Would this be alleviated by switch from tumbleweed to slowroll?
Because I’ve been considering doing it early next month when I finish some work that I have in progress. Maybe I should do it earlier…

Switch to the kmps from the Nvidia Repo…

I don’t know since I didn’t used Slowroll. Usually before upgrade I look that versions for Nvidia driver match before upgrading or pin them using zypper al if they don’t and wait for nvidia-open-driver-G06-signed-kmp-longterm to get updated. You can just rollback nvidia-userspace-meta-G06 to 570.172.08 to fix it for now.

Sorry, I don’t know how to do that (I’m an old dinosaur who knows enough to be dangerous, aka the duning-kruger effect)

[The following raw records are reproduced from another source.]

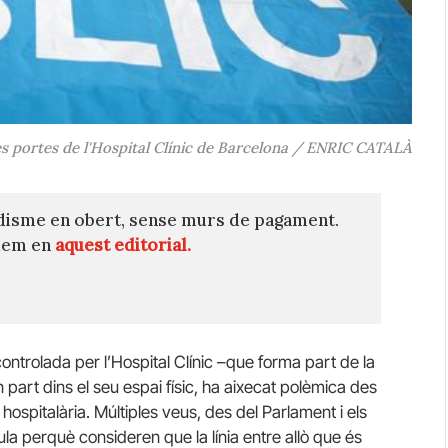
es portes de l'Hospital Clínic de Barcelona / ENRIC CATALÀ
disme en obert, sense murs de pagament.
quem en
aquest editorial.
controlada per l’Hospital Clínic –que forma part de la
 part dins el seu espai físic, ha aixecat polèmica des
hospitalària. Múltiples veus, des del Parlament i els
a perquè consideren que la línia entre allò que és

How do I change the repos?

sudo zypper in nvidia-driver-G06-kmp-default

I want to confirm because I get the following:

$ sudo zypper in nvidia-driver-G06-kmp-default
[sudo] password for root: 
Refreshing service 'NVIDIA'.
Refreshing service 'openSUSE'.
Looking for gpg keys in repository Packman.
  gpgkey=https://ftp.fau.de/packman/suse/openSUSE_Tumbleweed/repodata/repomd.xml.key
Retrieving repository 'Packman' metadata .......................................................................................................[done]
Building repository 'Packman' cache ............................................................................................................[done]
Loading repository data...
Reading installed packages...
Resolving package dependencies...

Problem: 1: the installed nvidia-open-driver-G06-signed-kmp-longterm-570.172.08_k6.12.39_1-1.3.x86_64 conflicts with 'nvidia-driver-G06-kmp' provided by the to be installed nvidia-driver-G06-kmp-default-580.76.05_k6.15.8_1-39.1.x86_64
 Solution 1: Following actions will be done:
  deinstallation of nvidia-open-driver-G06-signed-kmp-longterm-570.172.08_k6.12.39_1-1.3.x86_64
  deinstallation of nvidia-open-driver-G06-signed-kmp-longterm-570.172.08_k6.12.40_1-1.4.x86_64
  deinstallation of nvidia-open-driver-G06-signed-kmp-longterm-570.172.08_k6.12.41_1-2.1.x86_64
  deinstallation of nvidia-open-driver-G06-signed-kmp-default-570.172.08_k6.15.8_1-2.1.x86_64
 Solution 2: do not install nvidia-driver-G06-kmp-default-580.76.05_k6.15.8_1-39.1.x86_64

Do I use solution 1?

Yup. Solution 1 is what you want.

1 Like

Perfect. Thank you very much for taking the time to help

1 Like

This topic was automatically closed 7 days after the last reply. New replies are no longer allowed.